Apixaban; Thrombus; Left atrial mass
Left atrial thrombus is one of the differential diagnoses
of a left atrial mass and is usually observed in the left
atrial appendage. Historically, left atrial thrombi have
been treated with heparin and warfarin. Recently, direct
oral anticoagulants (DOACs) have been developed, and
the superiority of DOACs to warfarin in preventing
stroke and reducing bleeding has been demonstrated
. However, the efficacy of a DOAC such as apixaban
for the treatment of left atrial thrombus has not been
established. We experienced a case of a left atrial mass
in a patient with breast cancer. The mass was a thrombus
that recurred in only 14 days and then resolved
completely after approximately 2 months of apixaban
A 74-year-old Japanese woman (height 136 cm; weight
40 kg) without systemic disease presented to our
hospital with a palpable 15-mm mass in her left breast that
was identified as stage I breast cancer. Before surgery for
removal of the mass, a contrast-enhanced pulmonary
computed tomography (CT) was performed and showed
a mass approximately 30 × 30 mm in her left atrium
Based on transthoracic echocardiography (TTE), her
left ventricle ejection fraction was 65.3 % and her left
atrial diameter was 42 mm; the mass was 33 × 30 mm, it
had a root, it was located on the surface of the septal
wall, and was oscillating (Fig. 2). An electrocardiogram
showed paroxysmal atrial fibrillation. Her chest
radiography was normal. Her CHA2DS2-VASc score was
2, CHADS2 score was 0, and HAS-BLED score was 1.

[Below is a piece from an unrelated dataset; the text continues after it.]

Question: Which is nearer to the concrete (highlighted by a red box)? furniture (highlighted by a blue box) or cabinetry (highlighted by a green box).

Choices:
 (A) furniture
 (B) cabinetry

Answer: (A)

Laboratory investigations revealed the following:
hemoglobin level, 12.8 g/dL; serum creatinine level,
0.67 mg/dL; estimated glomerular filtration rate,
64.6 mL/minute/1.73 m2; brain natriuretic peptide,
199.2 pg/dL; international normalized ratio (INR),
1.04; activated partial thromboplastin time (APTT),
32.5 seconds; protein C, 113 %; protein S, 75 %;
antinuclear antigen, 40; and lupus anticoagulant, 1.4 seconds.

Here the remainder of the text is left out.